Switched to SWG, Couple questions.

solidslush

Member
May 8, 2017
18
Columbus, GA
I've been a lurker for a while and understand the basic of water chemistry. I'm not expert by any means, but I get the big points. I have a FAS/DPD, of course; Taylor 2006, so all my test results are from that*. I just finished SLAMing my pool for open, and everything blued up and looking great. I just installed a Hayward AquaTrol, though I'm not generating right now as I'm waiting for FC levels to come down. Unfortunately I ran out of 0871 on my last day of SLAM, so my chlorine numbers are off of strips until more reagent comes in.
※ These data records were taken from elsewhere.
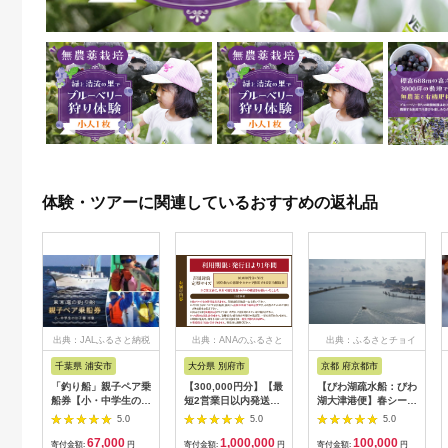
体験・ツアーに関連しているおすすめの返礼品
出典：JALふるさと納税
出典：ANAのふるさと
出典：ふるさとチョイ
納税
ス
千葉県 浦安市
大分県 別府市
京都 府京都市
「釣り船」親子ペア乗
【300,000円分】【最
【びわ湖疏水船：びわ
船券【小・中学生のお
短2営業日以内発送】
湖大津港便】春シーズ
子様】
別府市内の旅館やホテ
ン先行予約権（２名様
5.0
5.0
5.0
ルで使用できる宿泊補
分の乗船予約の権利）
67,000
1,000,000
100,000
助券 楽しい旅の思い
寄付金額:
円
寄付金額:
円
寄付金額:
円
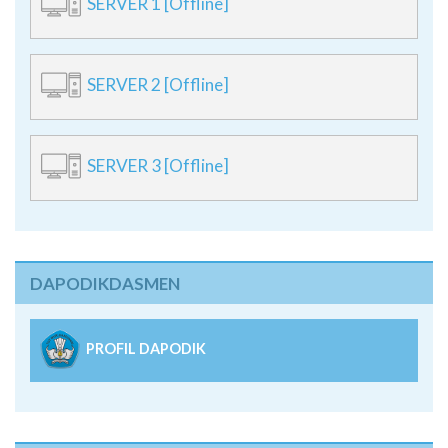
SERVER 1 [Offline]
SERVER 2 [Offline]
SERVER 3 [Offline]
DAPODIKDASMEN
PROFIL DAPODIK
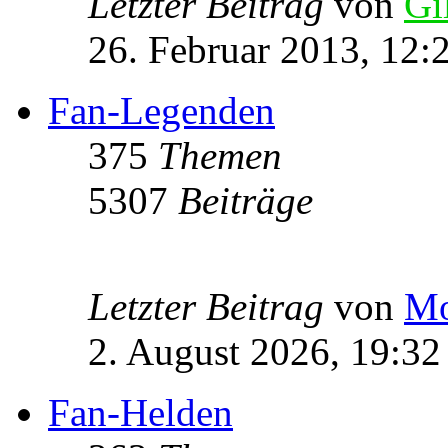
Letzter Beitrag
von
Gi
26. Februar 2013, 12:
Fan-Legenden
375
Themen
5307
Beiträge
Letzter Beitrag
von
Mo
2. August 2026, 19:32
Fan-Helden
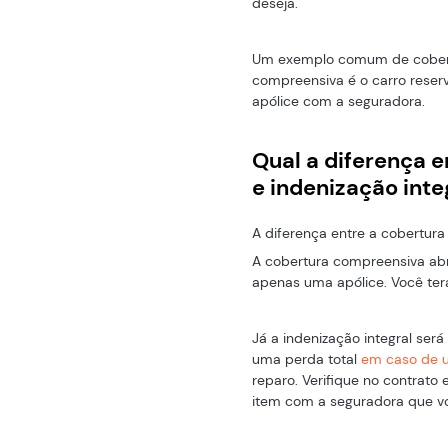
deseja.
Um exemplo comum de cobertu
compreensiva é o carro reser
apólice com a seguradora.
Qual a diferença 
e indenização inte
A diferença entre a cobertura
A cobertura compreensiva ab
apenas uma apólice. Você ter
Já a indenização integral será
uma perda total
em caso de u
reparo. Verifique no contrat
item com a seguradora que vo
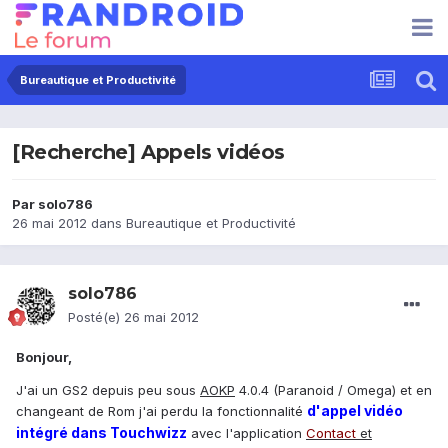
Bureautique et Productivité
[Recherche] Appels vidéos
Par
solo786
26 mai 2012
dans
Bureautique et Productivité
solo786
Posté(e)
26 mai 2012
Bonjour,
J'ai un GS2 depuis peu sous
AOKP
4.0.4 (Paranoid / Omega) et en
d'appel vidéo
changeant de Rom j'ai perdu la fonctionnalité
intégré dans Touchwizz
avec l'application
Contact
et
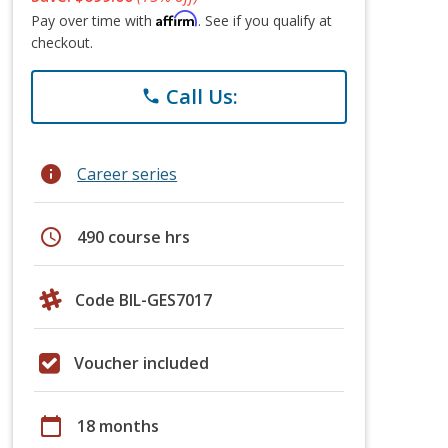
Affirm
Pay over time with
. See if you qualify at
checkout.
Call Us:
phone
info
Career series
schedule
490 course hrs
Code BIL-GES7017
Voucher included
calendar_today
18 months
I also have a little hot-tub, that I have been running an drop in SWG for about 3 years, again water looks great.

Pool (7600gal):
FC: 10+ (Strips)
PH: 7.5
TA: 125
CH: 200
CYA: 50
Temp: 68
CSI: -.036

Spa (175gal):
FC: 2 (Strips)
PH: 8+ (6 Drops on the demand test)
TA: 125
CH: 250
CYA: 60
Temp: 100

I know my TA a little high on both, with kids splashing and just general use the pool will come down on it's own and for the hottub fixing the PH may bring that down some. Alright, where I need some help and advice. This is the first year I've cared about CYA in my hottub/pool. Before now I was using TriChlor in pool (Frog, I know boo-hiss!), and the CYA build up over the year was why I switched in the first place. I hadn't added any CYA to the hottub until now, because I had thought with it being a covered hottub, I didn't have to worry about losing chlorine to the sun. Lately I have been reading the CYA helps longevity of the SWG cells, and the Hayward manual says it's needed between 60-80, and TFP charts say 70-80. (Okay, okay, I get it! =P ) Using the CSI math and poolcalc, I'm trying to keep my CSI between .2 & -.2, per my Hayward manual -- largely using CH to give me some wiggle room.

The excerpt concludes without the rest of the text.